**Your goal**
Every record is to be restated exactly, with nothing left out.

►

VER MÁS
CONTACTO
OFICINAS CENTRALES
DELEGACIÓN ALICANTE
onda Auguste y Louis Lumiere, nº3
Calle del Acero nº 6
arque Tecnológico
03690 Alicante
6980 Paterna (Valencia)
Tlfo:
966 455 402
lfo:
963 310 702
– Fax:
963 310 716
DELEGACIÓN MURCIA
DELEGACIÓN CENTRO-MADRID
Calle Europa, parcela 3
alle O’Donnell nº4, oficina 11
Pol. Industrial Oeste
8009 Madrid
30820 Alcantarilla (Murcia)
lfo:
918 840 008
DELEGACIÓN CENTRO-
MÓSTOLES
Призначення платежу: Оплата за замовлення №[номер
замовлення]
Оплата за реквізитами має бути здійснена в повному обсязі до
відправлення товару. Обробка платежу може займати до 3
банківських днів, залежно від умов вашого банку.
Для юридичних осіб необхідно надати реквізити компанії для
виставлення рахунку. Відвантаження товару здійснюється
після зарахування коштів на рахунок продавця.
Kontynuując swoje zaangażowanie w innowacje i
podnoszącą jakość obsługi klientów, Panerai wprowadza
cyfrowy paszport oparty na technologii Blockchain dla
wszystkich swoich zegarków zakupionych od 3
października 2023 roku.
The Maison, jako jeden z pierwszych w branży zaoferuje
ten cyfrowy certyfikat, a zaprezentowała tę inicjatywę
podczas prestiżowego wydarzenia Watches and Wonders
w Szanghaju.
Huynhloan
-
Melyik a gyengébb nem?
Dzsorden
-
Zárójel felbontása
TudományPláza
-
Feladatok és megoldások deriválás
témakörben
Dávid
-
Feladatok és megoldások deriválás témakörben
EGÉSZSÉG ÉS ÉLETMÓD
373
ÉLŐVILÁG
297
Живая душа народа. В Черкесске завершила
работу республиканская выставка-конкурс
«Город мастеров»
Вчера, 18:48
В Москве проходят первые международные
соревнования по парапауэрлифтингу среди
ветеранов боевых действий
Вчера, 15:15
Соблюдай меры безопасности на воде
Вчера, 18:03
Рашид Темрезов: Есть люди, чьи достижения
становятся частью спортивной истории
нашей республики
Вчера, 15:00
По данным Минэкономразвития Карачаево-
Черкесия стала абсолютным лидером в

◄

**Final answer**
VER MÁS
CONTACTO
OFICINAS CENTRALES
DELEGACIÓN ALICANTE
onda Auguste y Louis Lumiere, nº3
Calle del Acero nº 6
arque Tecnológico
03690 Alicante
6980 Paterna (Valencia)
Tlfo:
966 455 402
lfo:
963 310 702
– Fax:
963 310 716
DELEGACIÓN MURCIA
DELEGACIÓN CENTRO-MADRID
Calle Europa, parcela 3
alle O’Donnell nº4, oficina 11
Pol. Industrial Oeste
8009 Madrid
30820 Alcantarilla (Murcia)
lfo:
918 840 008
DELEGACIÓN CENTRO-
MÓSTOLES
Призначення платежу: Оплата за замовлення №[номер
замовлення]
Оплата за реквізитами має бути здійснена в повному обсязі до
відправлення товару. Обробка платежу може займати до 3
банківських днів, залежно від умов вашого банку.
Для юридичних осіб необхідно надати реквізити компанії для
виставлення рахунку. Відвантаження товару здійснюється
після зарахування коштів на рахунок продавця.
Kontynuując swoje zaangażowanie w innowacje i
podnoszącą jakość obsługi klientów, Panerai wprowadza
cyfrowy paszport oparty na technologii Blockchain dla
wszystkich swoich zegarków zakupionych od 3
października 2023 roku.
The Maison, jako jeden z pierwszych w branży zaoferuje
ten cyfrowy certyfikat, a zaprezentowała tę inicjatywę
podczas prestiżowego wydarzenia Watches and Wonders
w Szanghaju.
Huynhloan
-
Melyik a gyengébb nem?
Dzsorden
-
Zárójel felbontása
TudományPláza
-
Feladatok és megoldások deriválás
témakörben
Dávid
-
Feladatok és megoldások deriválás témakörben
EGÉSZSÉG ÉS ÉLETMÓD
373
ÉLŐVILÁG
297
Живая душа народа. В Черкесске завершила
работу республиканская выставка-конкурс
«Город мастеров»
Вчера, 18:48
В Москве проходят первые международные
соревнования по парапауэрлифтингу среди
ветеранов боевых действий
Вчера, 15:15
Соблюдай меры безопасности на воде
Вчера, 18:03
Рашид Темрезов: Есть люди, чьи достижения
становятся частью спортивной истории
нашей республики
Вчера, 15:00
По данным Минэкономразвития Карачаево-
Черкесия стала абсолютным лидером в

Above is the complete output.